Há aí uma problematização acerca da utopia das revoluções e ainda um questionamento sobre como essa memória socialista foi sendo processada e apreendida ao longo dos anos. A massificação do rosto de Che Guevara nas camisetas dos adolescentes ao redor do mundo talvez seja um sintoma das dificuldades de construção da memória coletiva, do apagamento da história política. A música cantada pela atriz de vestido de paetês vermelho e parka militar traz a camada de ironia. A música começa com a afirmação: “Eu sou rebelde porque o mundo quis assim”. Será que não tínhamos motivos reais para lutar? Por quais revoluções lutávamos mesmo? E no que elas se transformaram hoje, com o passar dos anos?

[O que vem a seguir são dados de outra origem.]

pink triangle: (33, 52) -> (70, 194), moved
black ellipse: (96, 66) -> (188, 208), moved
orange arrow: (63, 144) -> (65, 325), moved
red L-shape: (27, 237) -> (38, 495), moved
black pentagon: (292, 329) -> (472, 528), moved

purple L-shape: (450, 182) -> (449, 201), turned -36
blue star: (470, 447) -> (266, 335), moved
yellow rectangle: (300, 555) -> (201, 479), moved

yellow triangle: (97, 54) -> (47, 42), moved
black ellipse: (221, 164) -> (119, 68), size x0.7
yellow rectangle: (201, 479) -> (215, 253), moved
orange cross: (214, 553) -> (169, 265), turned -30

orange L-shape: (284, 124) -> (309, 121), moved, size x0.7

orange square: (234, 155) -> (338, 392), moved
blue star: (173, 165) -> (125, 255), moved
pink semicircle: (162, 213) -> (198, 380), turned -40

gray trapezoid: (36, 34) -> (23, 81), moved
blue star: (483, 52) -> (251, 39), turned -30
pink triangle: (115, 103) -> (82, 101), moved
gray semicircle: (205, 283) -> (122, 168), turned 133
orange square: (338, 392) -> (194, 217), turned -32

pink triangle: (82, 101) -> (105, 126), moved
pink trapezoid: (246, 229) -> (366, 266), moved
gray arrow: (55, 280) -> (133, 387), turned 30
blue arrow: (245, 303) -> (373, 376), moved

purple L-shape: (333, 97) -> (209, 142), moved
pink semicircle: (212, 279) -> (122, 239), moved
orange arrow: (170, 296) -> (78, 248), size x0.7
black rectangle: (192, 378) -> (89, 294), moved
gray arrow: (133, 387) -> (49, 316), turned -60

É uma festa de despedida de uma utopia, a despedida de uma revolução que efetivamente nunca aconteceu. E, por isso, ao mesmo tempo em que o espetáculo é impactante visualmente, alegórico, festivo em meio a tantas referências históricas, carrega em si uma melancolia profunda. A imagem da Miss Universo que teve a coroa abruptamente retirada da sua cabeça, depois de ouvir que o resultado do concurso havia sido um equívoco, é a metáfora perfeita, escancarada ao público, do declínio de um sonho que não viraria realidade.
*Pollyanna Diniz é jornalista, crítica e pesquisadora de teatro. Mestranda em Artes Cênicas pela Universidade de São Paulo (USP), é idealizadora e editora do blog Satisfeita, Yolanda?, especializado em críticas e notícias de Artes Cênicas.